Fim do crime hediondo libertará milhares de presos Milhares de presos poderão voltar às ruas, se o Congresso revogar ou o Supremo Tribunal Federal (STF) entender que é inconstitucional o dispositivo da Lei de Crimes Hediondos que impede os autores desse tipo de delito de cumprirem pena em regime semi-aberto ou aberto.

A legislação penal brasileira estabelece que, quando uma lei nova é mais benéfica que a anterior, ela tem efeito retroativo, ou seja, vale para todos os que já estão presos. O Brasil tem 308 mil detentos, de acordo com o Ministério da Justiça. Cerca de um terço deles cumpre pena em São Paulo e, desse total do Estado, um quarto cometeu crime hediondo, segundo estatísticas da Secretaria de Administração Penitenciária. Se o dispositivo não for mais válido, todos os presos que já cumpriram um sexto de suas penas poderão pedir à Justiça progressão para o regime semi-aberto.

“Essa tendência revelada pelo Ministério da Justiça de ser condescendente com os autores de crimes graves preocupa muito o Ministério Público”, afirmou o presidente da Associação do Ministério Público do Rio de Janeiro (Amberj) e ex-presidente da Associação Nacional dos Membros do Ministério Público (Conamp), Marfan Martins Vieira. “Posso adiantar que, se alguma proposta nesse sentido for enviada para o Congresso, o Ministério Público contestará.”

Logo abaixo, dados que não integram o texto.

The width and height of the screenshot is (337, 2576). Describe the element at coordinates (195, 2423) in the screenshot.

Vieira, além de ser contrário à revogação da lei, defende penas mais severas para todos os crimes. “O tratamento benevolente com o pequeno delinqüente é o que desencadeia a criminalidade. Hoje, só ficam realmente presos os autores de crimes hediondos. Os outros saem em muito pouco tempo graças aos benefícios.”

A progressão para o regime semi-aberto pode ser pedida à Justiça depois do cumprimento de um sexto da pena. Atualmente, os condenados por crimes hediondos só têm direito ao benefício da liberdade condicional, possível depois de cumpridos dois terços da pena.

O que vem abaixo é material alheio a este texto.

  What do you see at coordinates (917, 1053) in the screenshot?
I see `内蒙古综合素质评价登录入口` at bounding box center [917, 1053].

Com o fim da lei, todos os casos que não tiveram progressão seriam reexaminados pela Justiça, inclusive os de traficantes perigosos como Luiz Fernando da Costa, o Fernandinho Beira-Mar. “Preenchidos os requisitos de tempo e de bom comportamento, a progressão é certa. Em tese, até ele pode progredir”, avaliou Vieira. “O juiz decidiria o que é mais adequado para cada caso, se a pessoa poderia ou não progredir.

Não acredito que nenhum deles daria regime semi-aberto para Fernandinho Beira-Mar”, afirmou o criminalista Luiz Flávio Gomes, professor da Universidade do Sul (Unisul), de Santa Catarina, favorável à revogação da lei. Segundo ele, a impossibilidade de os autores de crimes hediondos cumprirem pena em regime semi-aberto ou aberto arrebentou o sistema penitenciário do País e não reduziu a criminalidade.

Desumana – A diretora do documentário Justiça, sobre a rotina do Tribunal de Justiça do Rio, Maria Augusta Ramos, classifica a Lei dos Crimes Hediondos como desumana por manter os detentos em regime integralmente fechado no cumprimento de toda a pena. “O juiz deve poder fixar a pena de acordo com a gravidade do delito e não punir todos tão severamente. A progressão de regime ressociabiliza a pessoa. É melhor integrar o indivíduo aos poucos do que colocá-lo para fora de uma hora para outra.”

O presidente da Associação dos Juízes Federais de São Paulo (Ajufesp), José Marcos Lunardelli, diz ser necessária uma revisão da lei, mas defende que os crimes de maior gravidade recebam tratamento severo, sob pena de se estimular a impunidade. “Ao juiz cabe graduar a pena e a legislação deve ser mais inteligente para permitir que ele puna casos distintos de maneiras diferentes.”